Geld wird nie zwischen uns stehen. Das hat es noch nie getan.
    Morgens holt Reza für sie beide Tee und büffelt dann über seinen Landwirtschaftsbüchern, während sie Walkman hört und liest oder schreibt. Sie sitzen stundenlang im Bett, während Reza für die Aufnahmeprüfung an der Hochschule lernt, die er vor Jahren schon hätte ablegen sollen, für die er aber erst jetzt die Mittel hat. Er verdingt sich nicht mehr mit Gelegenheitsarbeiten, aber um seiner Mutter eine Freude zu machen, verkauft er noch immer ihre Handarbeiten. Falls er besteht, wird er Agrartechnik an der Gilan-Universität in Rasht studieren. Er wird so jemand werden können wie Sabas Vater, und das nur durch Sabas Hilfe. Was für ein wunderbares Gefühl. Manchmal, in ihren Tagträumen von Mahtab und James und Cameron, fragt sie sich, ob ihre Schwester das Gefühl kennt, einem so innig geliebten Menschen zu helfen.

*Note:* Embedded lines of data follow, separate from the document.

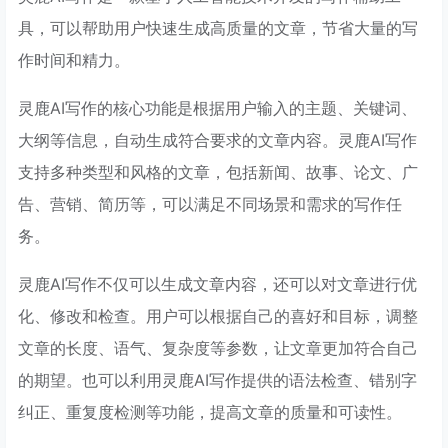
具，可以帮助用户快速生成高质量的文章，节省大量的写
作时间和精力。
灵鹿AI写作的核心功能是根据用户输入的主题、关键词、
大纲等信息，自动生成符合要求的文章内容。灵鹿AI写作
支持多种类型和风格的文章，包括新闻、故事、论文、广
告、营销、简历等，可以满足不同场景和需求的写作任
务。
灵鹿AI写作不仅可以生成文章内容，还可以对文章进行优
化、修改和检查。用户可以根据自己的喜好和目标，调整
文章的长度、语气、复杂度等参数，让文章更加符合自己
的期望。也可以利用灵鹿AI写作提供的语法检查、错别字
纠正、重复度检测等功能，提高文章的质量和可读性。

    Vielleicht wird Mahtab diese kleine Freude niemals kennenlernen, weil die Männer um sie herum für sich selbst sorgen können. Aber Mahtab wird sich im Gegensatz zu Saba auch nie fragen müssen, wie es ihr wohl gefiele, Journalistin zu sein, im Bleistiftrock durch ein Büro zu flitzen, Länderstempel im Pass zu sammeln, Flugzeuge zu besteigen, um zu unbekannten Orten zu fliegen und dort Geschichten zu finden, die westliche Leser interessieren.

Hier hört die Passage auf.